Quote, word for word, every line starting at the line that contains "をリクエストしたのは九州に住" and ending with the last line of the records; include both of these lines and no others.

** Data under study follows **

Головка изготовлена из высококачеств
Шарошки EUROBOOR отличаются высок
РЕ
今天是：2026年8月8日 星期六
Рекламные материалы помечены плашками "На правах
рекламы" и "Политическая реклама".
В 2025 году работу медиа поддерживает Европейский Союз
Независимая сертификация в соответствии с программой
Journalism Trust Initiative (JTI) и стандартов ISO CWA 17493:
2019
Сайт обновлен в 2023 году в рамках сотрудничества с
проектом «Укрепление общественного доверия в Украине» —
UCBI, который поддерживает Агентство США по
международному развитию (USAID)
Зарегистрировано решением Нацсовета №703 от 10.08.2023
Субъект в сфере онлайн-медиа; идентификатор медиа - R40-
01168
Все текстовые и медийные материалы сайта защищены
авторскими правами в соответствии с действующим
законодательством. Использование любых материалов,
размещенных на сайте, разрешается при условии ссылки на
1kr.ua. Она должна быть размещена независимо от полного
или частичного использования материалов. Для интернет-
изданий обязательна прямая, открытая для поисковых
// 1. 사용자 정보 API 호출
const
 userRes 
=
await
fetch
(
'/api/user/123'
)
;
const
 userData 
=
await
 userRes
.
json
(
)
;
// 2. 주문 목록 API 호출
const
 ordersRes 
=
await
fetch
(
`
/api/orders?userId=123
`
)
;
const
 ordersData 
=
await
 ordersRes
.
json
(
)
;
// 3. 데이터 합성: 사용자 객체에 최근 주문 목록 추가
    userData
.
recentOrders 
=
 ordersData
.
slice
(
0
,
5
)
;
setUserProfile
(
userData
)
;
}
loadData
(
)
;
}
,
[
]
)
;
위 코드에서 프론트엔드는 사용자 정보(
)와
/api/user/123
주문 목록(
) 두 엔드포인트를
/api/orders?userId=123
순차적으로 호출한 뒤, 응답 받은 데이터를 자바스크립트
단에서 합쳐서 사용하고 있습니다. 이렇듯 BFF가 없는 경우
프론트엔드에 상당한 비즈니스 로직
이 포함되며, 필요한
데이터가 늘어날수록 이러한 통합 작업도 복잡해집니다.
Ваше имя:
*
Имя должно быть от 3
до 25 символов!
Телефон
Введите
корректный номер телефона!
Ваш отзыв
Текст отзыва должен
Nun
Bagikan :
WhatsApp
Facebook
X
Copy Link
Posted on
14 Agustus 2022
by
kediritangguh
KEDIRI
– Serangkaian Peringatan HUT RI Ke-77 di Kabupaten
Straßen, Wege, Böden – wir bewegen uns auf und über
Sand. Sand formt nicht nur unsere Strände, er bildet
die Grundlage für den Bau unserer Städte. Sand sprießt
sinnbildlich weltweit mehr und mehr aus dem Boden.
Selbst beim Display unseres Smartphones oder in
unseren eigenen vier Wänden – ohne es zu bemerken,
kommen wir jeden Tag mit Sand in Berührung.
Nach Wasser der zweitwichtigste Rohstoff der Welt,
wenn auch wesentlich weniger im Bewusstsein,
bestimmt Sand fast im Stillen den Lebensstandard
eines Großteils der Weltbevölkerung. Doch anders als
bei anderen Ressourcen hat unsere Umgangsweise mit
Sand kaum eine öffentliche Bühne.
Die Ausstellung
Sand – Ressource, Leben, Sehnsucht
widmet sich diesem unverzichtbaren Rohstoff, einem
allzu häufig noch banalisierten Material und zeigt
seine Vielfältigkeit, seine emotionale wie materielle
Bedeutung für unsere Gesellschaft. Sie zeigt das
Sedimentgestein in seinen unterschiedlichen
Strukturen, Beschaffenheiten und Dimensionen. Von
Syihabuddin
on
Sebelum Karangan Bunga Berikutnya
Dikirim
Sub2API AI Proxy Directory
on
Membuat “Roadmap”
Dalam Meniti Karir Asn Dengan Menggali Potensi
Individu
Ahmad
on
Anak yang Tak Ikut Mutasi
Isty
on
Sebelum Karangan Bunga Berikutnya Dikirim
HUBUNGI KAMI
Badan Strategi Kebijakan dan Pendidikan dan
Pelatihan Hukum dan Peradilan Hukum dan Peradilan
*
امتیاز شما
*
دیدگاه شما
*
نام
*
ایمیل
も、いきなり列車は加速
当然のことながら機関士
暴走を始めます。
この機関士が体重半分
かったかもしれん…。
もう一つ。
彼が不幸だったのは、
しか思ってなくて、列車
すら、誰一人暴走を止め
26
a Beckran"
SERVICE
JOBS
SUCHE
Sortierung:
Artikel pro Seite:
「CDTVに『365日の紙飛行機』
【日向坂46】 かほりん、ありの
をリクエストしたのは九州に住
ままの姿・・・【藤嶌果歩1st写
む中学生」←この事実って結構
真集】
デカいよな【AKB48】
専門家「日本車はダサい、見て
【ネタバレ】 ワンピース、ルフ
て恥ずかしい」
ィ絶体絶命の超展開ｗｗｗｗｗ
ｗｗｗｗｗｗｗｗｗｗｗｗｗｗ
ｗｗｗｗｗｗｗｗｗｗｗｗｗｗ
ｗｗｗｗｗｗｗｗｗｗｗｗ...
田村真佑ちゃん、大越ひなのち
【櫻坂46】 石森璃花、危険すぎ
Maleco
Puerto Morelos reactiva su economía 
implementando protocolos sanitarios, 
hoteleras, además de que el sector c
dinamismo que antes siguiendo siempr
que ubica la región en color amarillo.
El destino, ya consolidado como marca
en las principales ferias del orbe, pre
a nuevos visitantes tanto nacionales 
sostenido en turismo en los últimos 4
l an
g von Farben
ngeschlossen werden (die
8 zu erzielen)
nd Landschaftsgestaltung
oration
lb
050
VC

** End of Data under study **

Answer to this problem:
をリクエストしたのは九州に住
ままの姿・・・【藤嶌果歩1st写
む中学生」←この事実って結構
真集】
デカいよな【AKB48】
専門家「日本車はダサい、見て
【ネタバレ】 ワンピース、ルフ
て恥ずかしい」
ィ絶体絶命の超展開ｗｗｗｗｗ
ｗｗｗｗｗｗｗｗｗｗｗｗｗｗ
ｗｗｗｗｗｗｗｗｗｗｗｗｗｗ
ｗｗｗｗｗｗｗｗｗｗｗｗ...
田村真佑ちゃん、大越ひなのち
【櫻坂46】 石森璃花、危険すぎ
Maleco
Puerto Morelos reactiva su economía 
implementando protocolos sanitarios, 
hoteleras, además de que el sector c
dinamismo que antes siguiendo siempr
que ubica la región en color amarillo.
El destino, ya consolidado como marca
en las principales ferias del orbe, pre
a nuevos visitantes tanto nacionales 
sostenido en turismo en los últimos 4
l an
g von Farben
ngeschlossen werden (die
8 zu erzielen)
nd Landschaftsgestaltung
oration
lb
050
VC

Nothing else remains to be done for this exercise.